MERIDEN — Late Wednesday morning, students in Carlin Daniels’ second-grade class were engaged in a lesson on mathematical thinking.
Daniels had briefly shown her students an image that consisted of large teal dots. There were 15 dots total, separated into three groups of five. Daniels had tasked her students to come up with a strategy to quickly count them. She asked the students, those in the classroom and the small number logged into that day’s lesson from home, to share their counting strategies.
That latter group are among the relatively small number of students in Meriden placed into remote learning that week because they were likely exposed to the novel coronavirus.
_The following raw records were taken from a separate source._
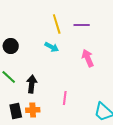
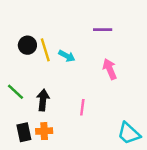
yellow line: (57, 24) -> (45, 50), moved
black circle: (11, 46) -> (27, 45), moved
pink line: (65, 98) -> (82, 107), moved

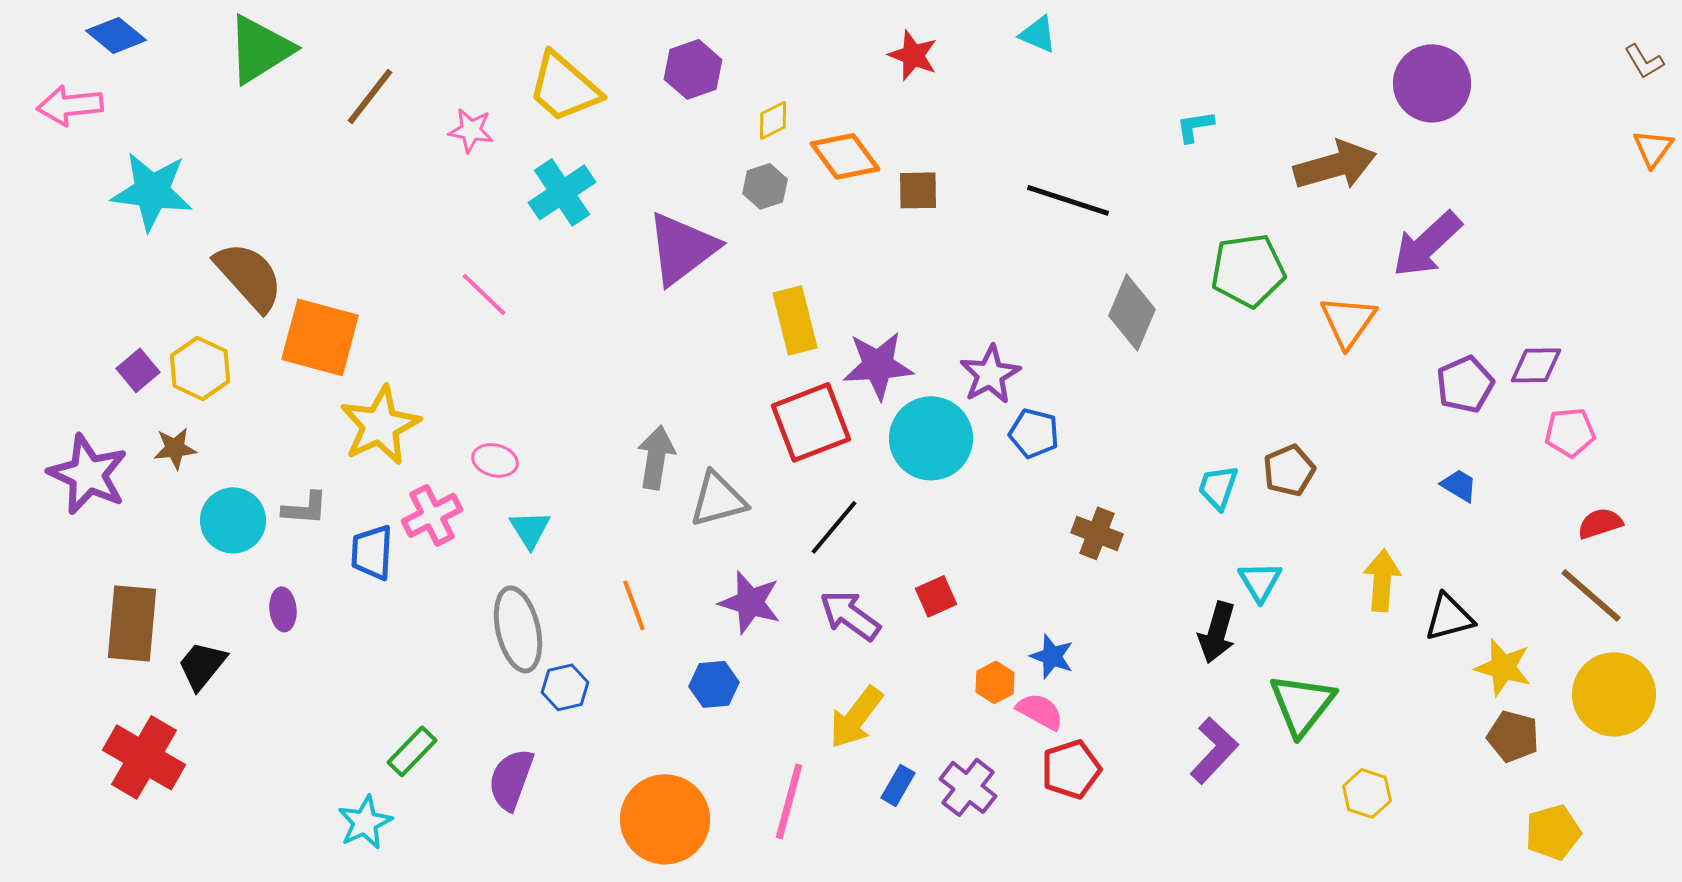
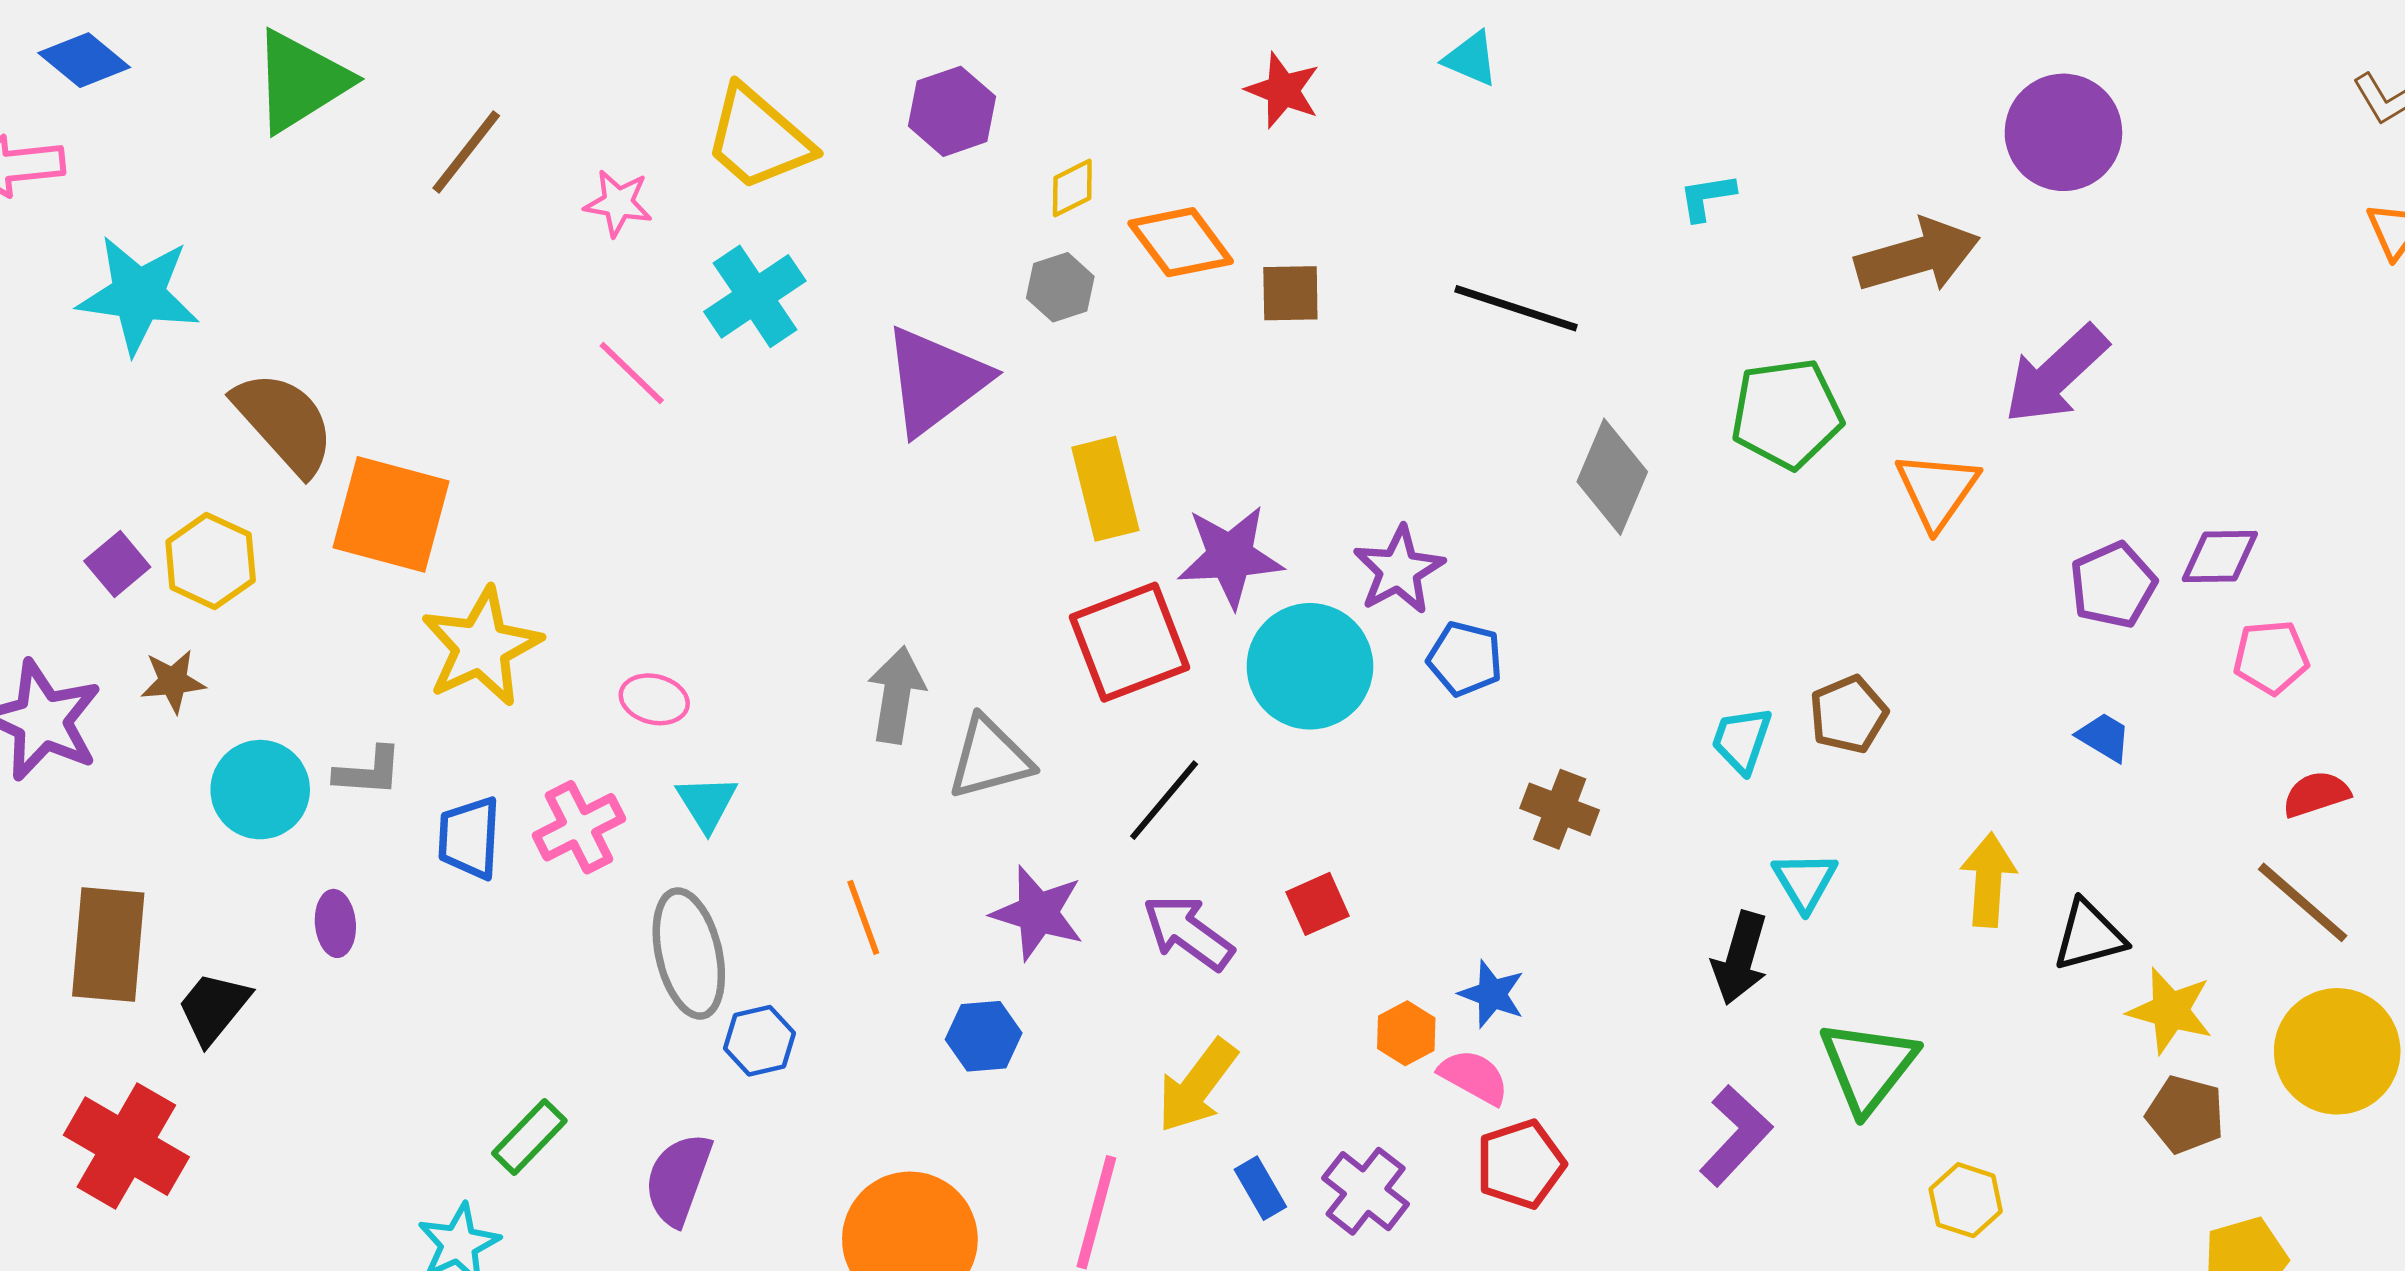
pink line: (484, 294) -> (632, 373), moved
pink cross: (432, 515) -> (579, 827), moved
blue rectangle: (898, 785) -> (1260, 1188), turned -60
Teachers like Daniels strived to ensure the students did not miss out on the same learning their in-person peers were experiencing. She frequently turned toward her computer screen, sometimes carrying the computer, and called on the students at home to participate as actively as those seated in front of her.
It all appeared natural for Daniels, who also wore a headset.
“Let’s get ready for that number talk,” Daniels said to her students at the outset of that lesson. “I’m going to present my screen and make sure our friends at home can see it.” Then she showed the image and asked them to quickly count.
“You’re thinking. Let’s see your hands,” Daniels said. Students in the classroom raised their hands. Students from home did the same. They lowered their hands so their teacher knew they had arrived at an answer.
During the classroom discussion that followed, in-person students could hear their remote peers through the speakers that surrounded the classroom’s smartboard. The vast majority of students in Daniels’ classroom, room 105, and in that of another second grade teacher, Wendy Dringoli, were in person.
The number of students in remote learning because they have been exposed to COVID-19 fluctuates. Several days before the Record-Journal visited, 31 students at Pulaski had been in remote learning. But by the end of the week that number had reduced to six, according to the Meriden Public Schools’ COVID-19 dashboard, which reports the numbers of cases and quarantines at each school.
In Wendy Dringoli’s classroom, students were engaged in a vocabulary lesson around the word “stamp.” They learned its spelling and used it in sentences. Both teachers’ classrooms are similarly equipped with technology — a laptop computer, omnidirectional microphone and webcam.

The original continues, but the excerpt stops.